Typical long-term nursing home care of days gone by is giving way to other priorities.
The big announcement this week that RiverView Health is drastically reducing the number of beds in its care center – from 64 to 24 in the nursing home portion of the campus – might have come as a shock to many in the community, but the writing has been on the wall for years. It was just a matter of time before this inevitable solution would be implemented.
RiverView's news release cites the many challenges skilled nursing facilities across the country are facing today as the motivator for this difficult decision. One need only glance over the past decade's worth of annual financial reports for proof that the care center has been a drain on RiverView's total financial picture, primarily due to the age-old gap between Medicaid reimbursement rates and the actual costs of providing care, which are higher. Money taken in from other healthcare services within the organization, including outpatient procedures, emergency/urgent care treatment, and hospital stays, are what's kept the care center going in recent years.
As Ross Matlack, president/CEO of RiverView Health said, "we can no longer afford to subsidize this service.”
There's another glaring factor, though, that has a huge impact on why skilled nursing facilities are hurting, one the RiverView release did not touch on: the market. A generation ago, it was much more common for the elderly to end up in a nursing home the moment it became more difficult to care for themselves. A good chunk of those residents would have been able to stay in their own homes, or with relatives, considerably longer if only they'd had some outside health care assistance to do so. This would have allowed some to even save more of their little nest eggs for their heirs.

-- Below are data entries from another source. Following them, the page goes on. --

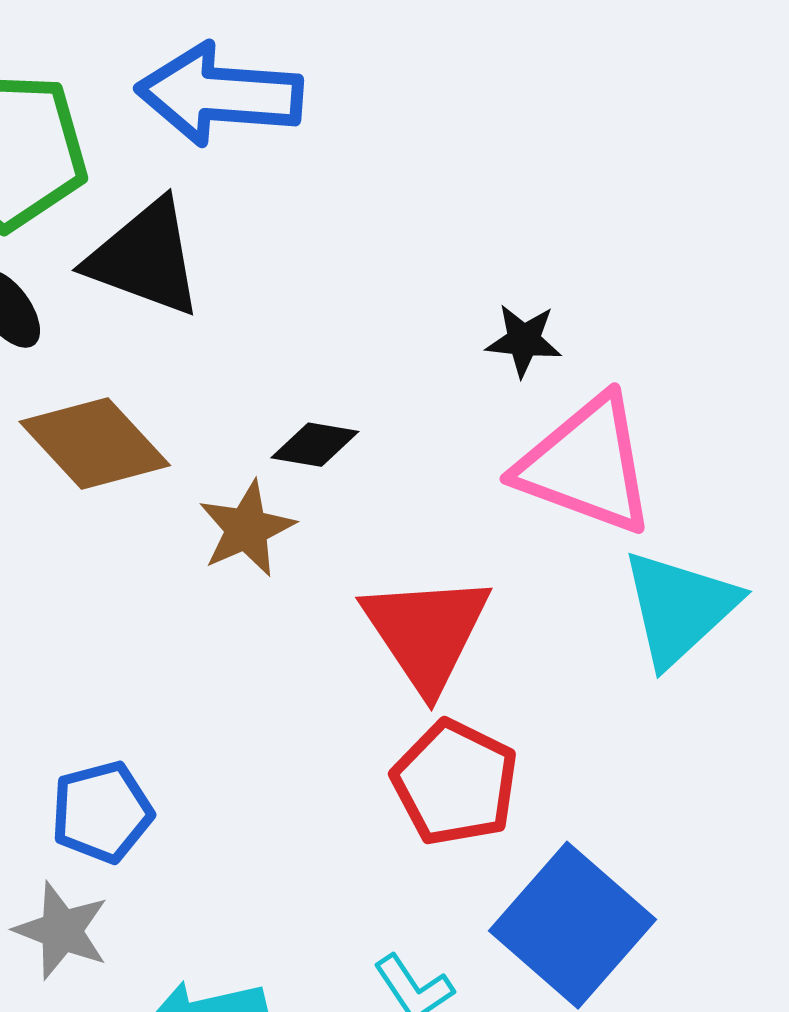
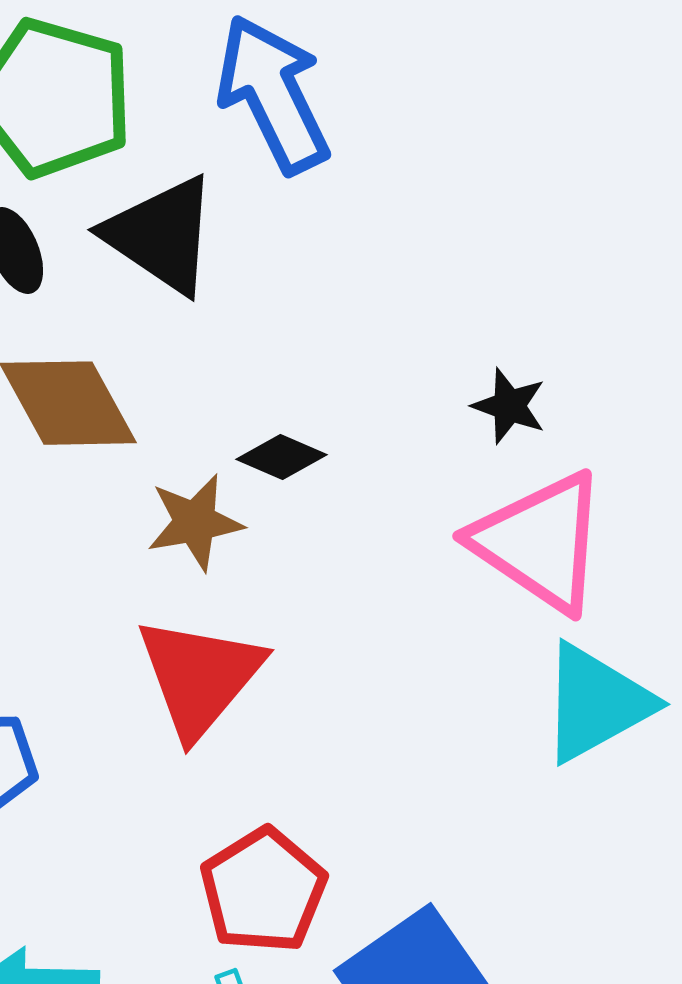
blue arrow: (219, 94) -> (273, 94), turned 46
red triangle: (426, 632) -> (200, 677), moved
red pentagon: (455, 783) -> (263, 891), moved

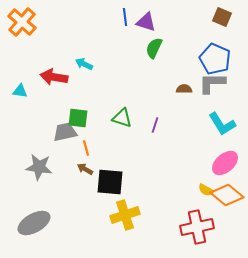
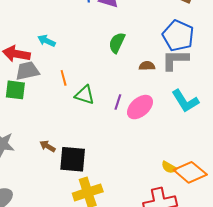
green semicircle: (154, 48) -> (117, 43), moved
green square: (78, 118) -> (15, 90), moved
gray trapezoid: (65, 132) -> (27, 71), moved
orange line: (86, 148) -> (64, 78), moved
pink ellipse: (225, 163) -> (140, 107), moved

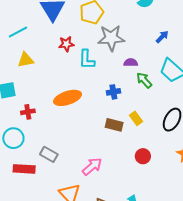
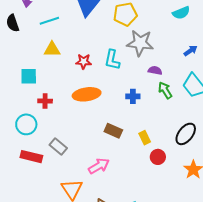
red star: (66, 44) -> (84, 61), moved
yellow rectangle: (136, 118) -> (145, 138), moved
brown rectangle: (114, 125) -> (113, 131), moved
red circle: (143, 156) -> (158, 157), moved

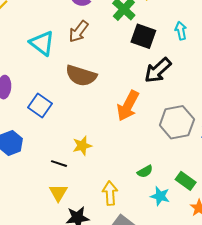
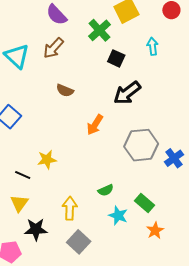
cyan arrow: (181, 31) -> (153, 46), moved
black square: (143, 36) -> (116, 58), size x0.7
brown semicircle: (81, 76) -> (65, 90), moved, size x0.6
orange arrow: (128, 106) -> (95, 125), size x0.7

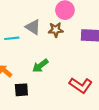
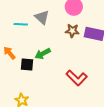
brown star: (56, 30) -> (72, 31), moved
black square: (21, 90) -> (27, 65), moved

Things have changed with the emphasis on preventive care evolving. Recognizing that people fare much better mentally and physically when living as independently as they can, the push now is to keep them out of the nursing home and in their own apartment or house as long as humanly possible. This goes for both the elderly and disabled. Long-term care, previously tied almost exclusively to nursing homes, now encompasses assisted living services such as health care and housekeeping tasks provided in a person's home, outpatient therapies, and practical education on how to maintain an independent lifestyle. Relatives are providing many of these types of services with no compensation, but they're also increasingly by being covered insurance plans.

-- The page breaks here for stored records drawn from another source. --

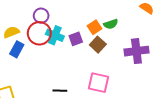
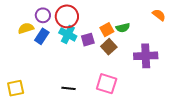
purple circle: (41, 16) -> (43, 15), moved
red circle: (39, 33) -> (67, 16), moved
blue rectangle: (17, 49) -> (42, 36), moved

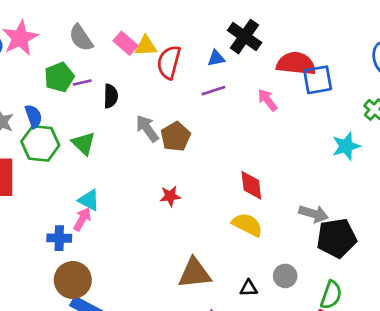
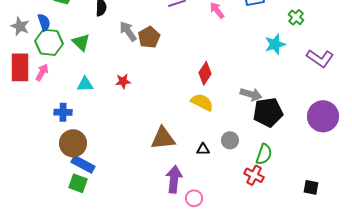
red diamond: (251, 185) -> (205, 73), turned 40
red star: (170, 196) -> (123, 81), moved
cyan triangle: (89, 200) -> (85, 84), turned -30
pink arrow: (82, 219) -> (42, 72), moved

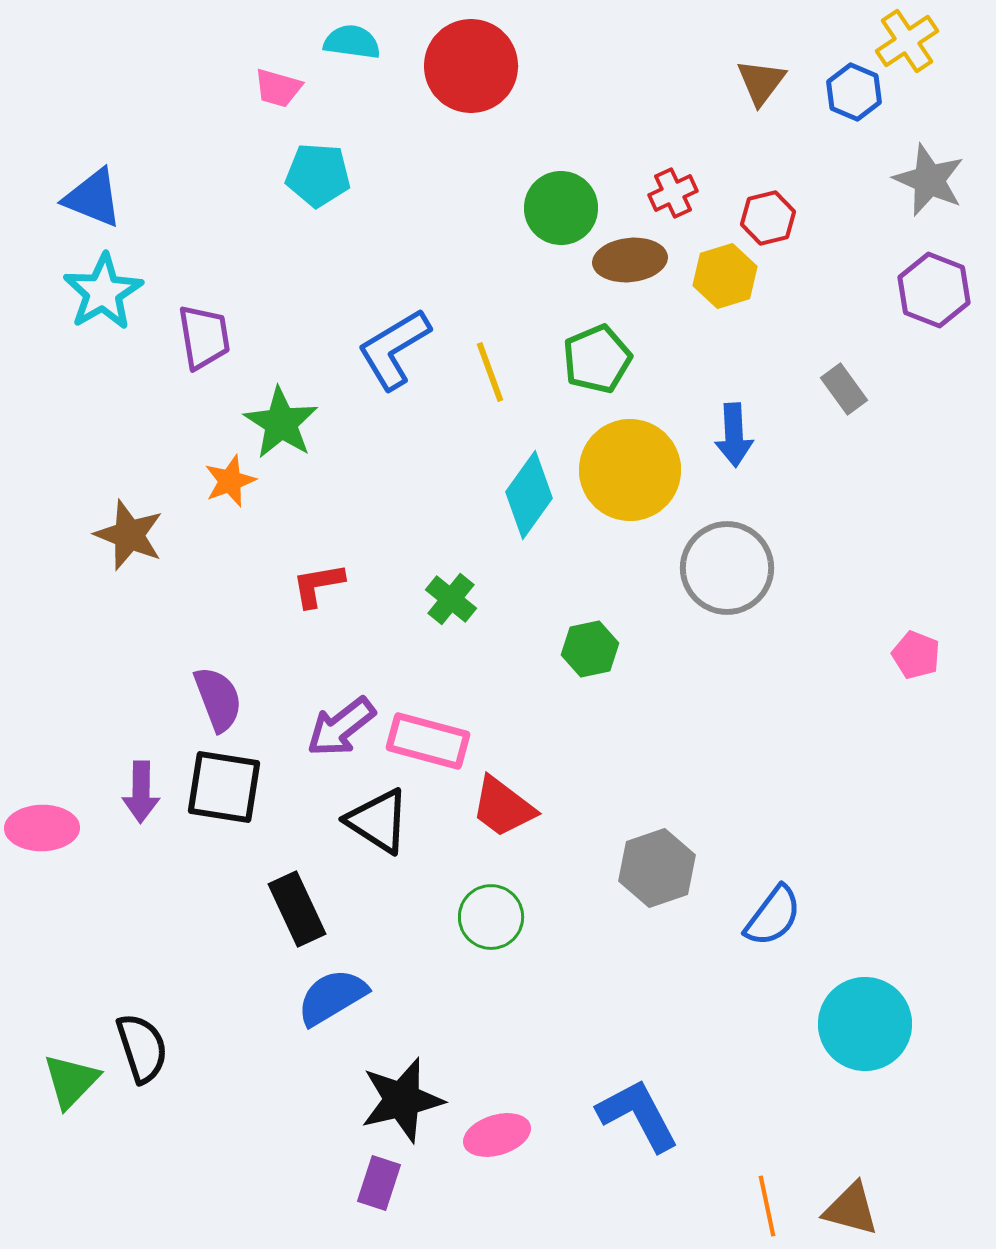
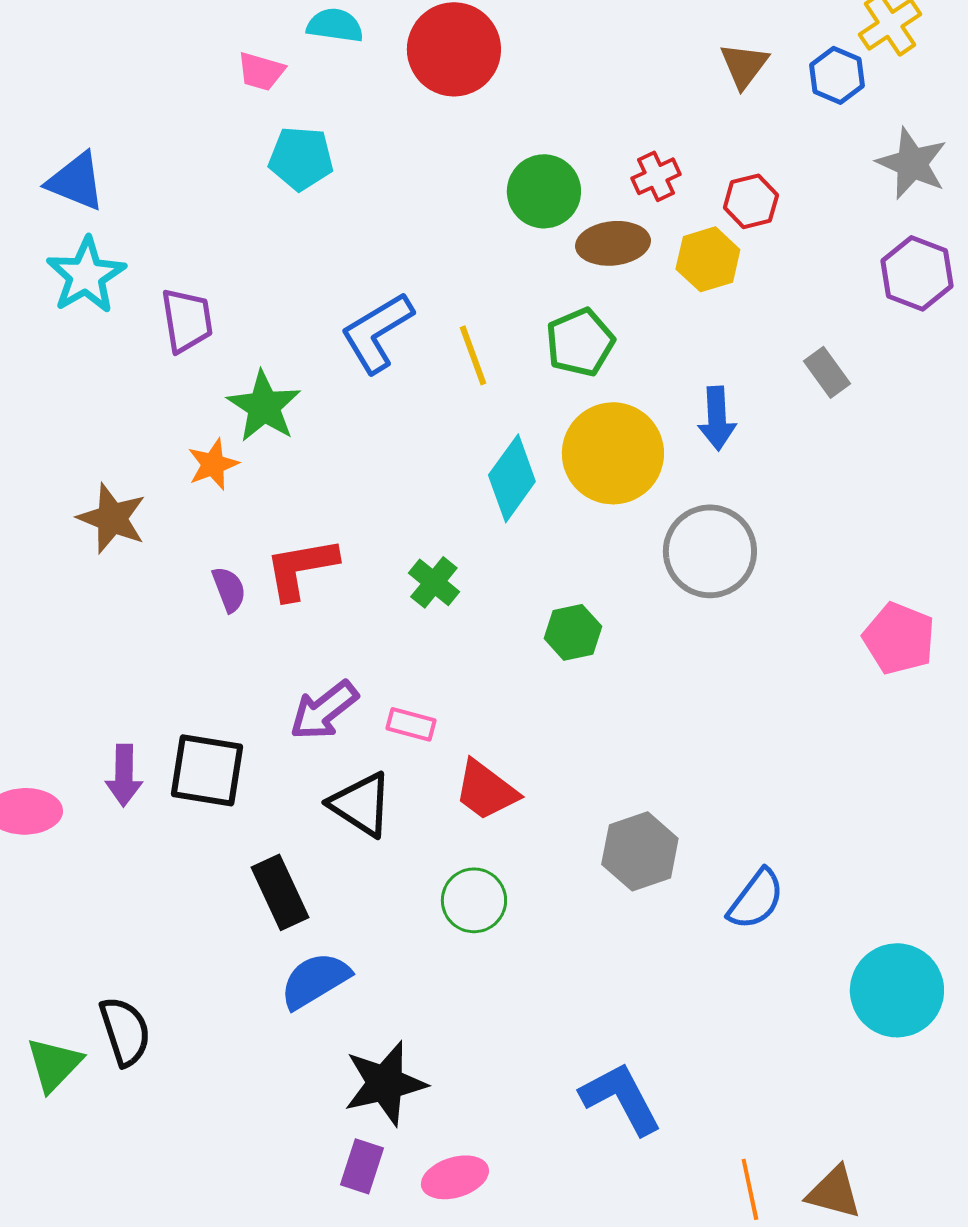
red L-shape: (318, 585) -> (301, 568), size x1.4
pink pentagon: (916, 655) -> (899, 638), size x1.5
purple semicircle: (218, 699) -> (229, 589), moved, size x0.7
pink rectangle: (428, 741) -> (411, 724), size x0.6
cyan circle: (865, 1024) -> (897, 990), moved
pink ellipse: (497, 1135) -> (455, 1177), moved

So even as the baby boomers are sliding into that age group with more health problems and people are living longer than ever before, nursing home resident numbers are decreasing. The focus of care in these facilities has become more short-term for patients who need rehabilitation, reserving long-term care for those suffering from memory loss due to Alzheimer's disease, dementia and other conditions.
This makes RiverView's decision to specialize in memory care for its long-term beds a great move that could, in the long run, see more positive results. As for the care center building built in the 1970s, perhaps the powers-that-be might consider a conversion into assisted living units.